• **What you are asked to do**
Across the listing, how many lines contain "layout"? The reply is the number alone.

• **Provided records**
***

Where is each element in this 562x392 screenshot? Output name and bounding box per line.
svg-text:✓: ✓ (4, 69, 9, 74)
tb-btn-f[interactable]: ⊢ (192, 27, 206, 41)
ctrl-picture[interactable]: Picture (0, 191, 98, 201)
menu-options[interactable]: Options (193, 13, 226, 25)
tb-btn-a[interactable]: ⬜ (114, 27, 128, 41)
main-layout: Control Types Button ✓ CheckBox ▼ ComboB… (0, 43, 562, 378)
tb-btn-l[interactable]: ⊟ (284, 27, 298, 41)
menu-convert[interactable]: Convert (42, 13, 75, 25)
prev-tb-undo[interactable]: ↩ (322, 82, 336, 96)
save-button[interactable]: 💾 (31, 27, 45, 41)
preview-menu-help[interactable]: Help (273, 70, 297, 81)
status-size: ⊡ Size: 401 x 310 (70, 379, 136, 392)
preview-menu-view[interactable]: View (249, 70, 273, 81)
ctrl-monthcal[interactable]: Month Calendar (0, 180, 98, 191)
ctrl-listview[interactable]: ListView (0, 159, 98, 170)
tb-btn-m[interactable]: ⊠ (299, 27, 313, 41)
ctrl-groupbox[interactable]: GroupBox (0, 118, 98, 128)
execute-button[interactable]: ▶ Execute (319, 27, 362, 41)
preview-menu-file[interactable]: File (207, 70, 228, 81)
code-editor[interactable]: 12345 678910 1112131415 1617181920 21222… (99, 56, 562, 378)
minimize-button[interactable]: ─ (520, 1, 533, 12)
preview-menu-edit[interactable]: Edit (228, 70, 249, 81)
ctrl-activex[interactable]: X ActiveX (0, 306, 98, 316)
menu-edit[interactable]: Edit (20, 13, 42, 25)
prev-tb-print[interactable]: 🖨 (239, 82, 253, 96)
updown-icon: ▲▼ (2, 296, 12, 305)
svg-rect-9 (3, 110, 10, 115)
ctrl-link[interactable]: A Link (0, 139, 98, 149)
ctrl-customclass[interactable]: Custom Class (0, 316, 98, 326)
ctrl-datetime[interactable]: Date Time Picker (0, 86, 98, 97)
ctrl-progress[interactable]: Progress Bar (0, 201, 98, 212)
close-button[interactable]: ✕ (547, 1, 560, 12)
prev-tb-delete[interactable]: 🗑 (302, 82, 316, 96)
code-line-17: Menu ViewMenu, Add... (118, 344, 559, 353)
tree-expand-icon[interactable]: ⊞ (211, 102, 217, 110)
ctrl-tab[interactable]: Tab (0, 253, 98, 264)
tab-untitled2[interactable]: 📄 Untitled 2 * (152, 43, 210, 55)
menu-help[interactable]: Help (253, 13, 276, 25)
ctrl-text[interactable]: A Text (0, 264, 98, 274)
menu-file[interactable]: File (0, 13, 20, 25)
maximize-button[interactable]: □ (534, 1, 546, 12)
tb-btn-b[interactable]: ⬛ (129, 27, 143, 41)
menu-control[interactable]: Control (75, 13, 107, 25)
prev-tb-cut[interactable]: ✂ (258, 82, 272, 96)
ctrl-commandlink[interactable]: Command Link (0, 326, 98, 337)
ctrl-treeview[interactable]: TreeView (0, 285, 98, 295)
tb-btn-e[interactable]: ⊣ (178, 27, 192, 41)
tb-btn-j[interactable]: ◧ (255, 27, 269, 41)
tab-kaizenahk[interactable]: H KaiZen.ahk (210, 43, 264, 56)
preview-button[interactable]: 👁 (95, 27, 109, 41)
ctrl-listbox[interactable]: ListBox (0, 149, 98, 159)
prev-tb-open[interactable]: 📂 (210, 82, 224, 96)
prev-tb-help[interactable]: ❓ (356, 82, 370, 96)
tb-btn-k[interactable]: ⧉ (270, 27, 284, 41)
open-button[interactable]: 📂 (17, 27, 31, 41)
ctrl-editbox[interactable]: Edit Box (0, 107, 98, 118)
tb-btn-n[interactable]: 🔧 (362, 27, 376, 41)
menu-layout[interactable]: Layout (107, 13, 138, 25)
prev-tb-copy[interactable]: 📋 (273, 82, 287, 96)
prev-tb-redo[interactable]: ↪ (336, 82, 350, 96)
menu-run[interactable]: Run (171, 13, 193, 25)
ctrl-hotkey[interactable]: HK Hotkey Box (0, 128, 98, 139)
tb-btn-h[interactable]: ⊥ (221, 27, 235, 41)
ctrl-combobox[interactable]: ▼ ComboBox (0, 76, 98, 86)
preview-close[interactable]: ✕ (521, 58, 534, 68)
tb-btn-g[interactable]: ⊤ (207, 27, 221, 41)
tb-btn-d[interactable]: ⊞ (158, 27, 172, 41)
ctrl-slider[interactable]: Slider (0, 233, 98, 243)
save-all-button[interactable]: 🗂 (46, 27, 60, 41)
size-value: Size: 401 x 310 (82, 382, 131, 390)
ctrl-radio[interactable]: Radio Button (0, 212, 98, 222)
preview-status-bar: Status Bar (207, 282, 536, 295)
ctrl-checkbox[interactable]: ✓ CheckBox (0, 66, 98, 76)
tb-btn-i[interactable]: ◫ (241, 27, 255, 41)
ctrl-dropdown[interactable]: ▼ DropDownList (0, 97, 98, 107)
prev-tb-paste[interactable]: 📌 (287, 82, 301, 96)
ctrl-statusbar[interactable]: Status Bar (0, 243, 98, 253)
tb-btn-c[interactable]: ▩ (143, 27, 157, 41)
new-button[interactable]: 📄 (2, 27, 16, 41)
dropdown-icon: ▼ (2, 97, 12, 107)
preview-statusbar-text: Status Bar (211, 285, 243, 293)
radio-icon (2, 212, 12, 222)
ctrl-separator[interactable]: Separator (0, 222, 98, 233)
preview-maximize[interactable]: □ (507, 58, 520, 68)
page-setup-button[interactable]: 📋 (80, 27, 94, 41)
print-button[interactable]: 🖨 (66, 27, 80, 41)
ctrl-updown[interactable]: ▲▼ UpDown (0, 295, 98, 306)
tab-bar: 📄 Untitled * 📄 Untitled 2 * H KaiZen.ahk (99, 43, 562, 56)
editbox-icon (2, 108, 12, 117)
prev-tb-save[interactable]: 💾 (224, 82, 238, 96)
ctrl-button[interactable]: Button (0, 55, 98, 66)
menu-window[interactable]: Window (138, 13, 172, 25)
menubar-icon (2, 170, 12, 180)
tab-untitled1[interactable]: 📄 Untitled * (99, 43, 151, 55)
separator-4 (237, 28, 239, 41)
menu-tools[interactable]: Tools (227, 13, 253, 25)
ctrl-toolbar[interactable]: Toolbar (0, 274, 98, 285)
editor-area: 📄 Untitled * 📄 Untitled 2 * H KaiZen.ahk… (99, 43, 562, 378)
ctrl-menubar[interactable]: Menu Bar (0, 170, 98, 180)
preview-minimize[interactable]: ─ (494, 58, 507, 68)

***

• **Answer for the task**
2